- _WHAT THE TASK ASKS_:
What you output must match the entries exactly, apart from the pictures, which are left out.

- _Saved data entries_:
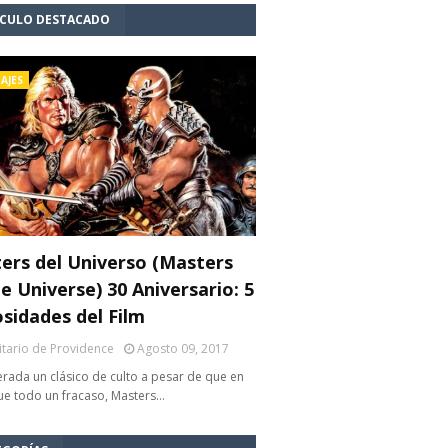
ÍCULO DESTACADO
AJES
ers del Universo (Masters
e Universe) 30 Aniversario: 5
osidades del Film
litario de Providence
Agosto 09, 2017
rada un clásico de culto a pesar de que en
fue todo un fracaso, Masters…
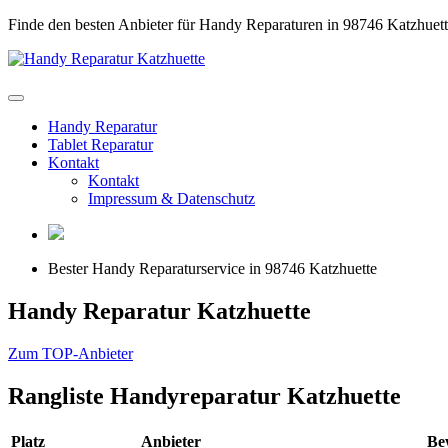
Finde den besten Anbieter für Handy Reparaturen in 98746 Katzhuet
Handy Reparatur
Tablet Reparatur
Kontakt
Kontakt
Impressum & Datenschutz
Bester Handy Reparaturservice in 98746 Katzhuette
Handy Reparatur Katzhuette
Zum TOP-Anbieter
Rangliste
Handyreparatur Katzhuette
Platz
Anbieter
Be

- _WORKED SOLUTION_:
ÍCULO DESTACADO
AJES
ers del Universo (Masters
e Universe) 30 Aniversario: 5
osidades del Film
litario de Providence
Agosto 09, 2017
rada un clásico de culto a pesar de que en
fue todo un fracaso, Masters…
Finde den besten Anbieter für Handy Reparaturen in 98746 Katzhuet
Handy Reparatur
Tablet Reparatur
Kontakt
Kontakt
Impressum & Datenschutz
Bester Handy Reparaturservice in 98746 Katzhuette
Handy Reparatur Katzhuette
Zum TOP-Anbieter
Rangliste
Handyreparatur Katzhuette
Platz
Anbieter
Be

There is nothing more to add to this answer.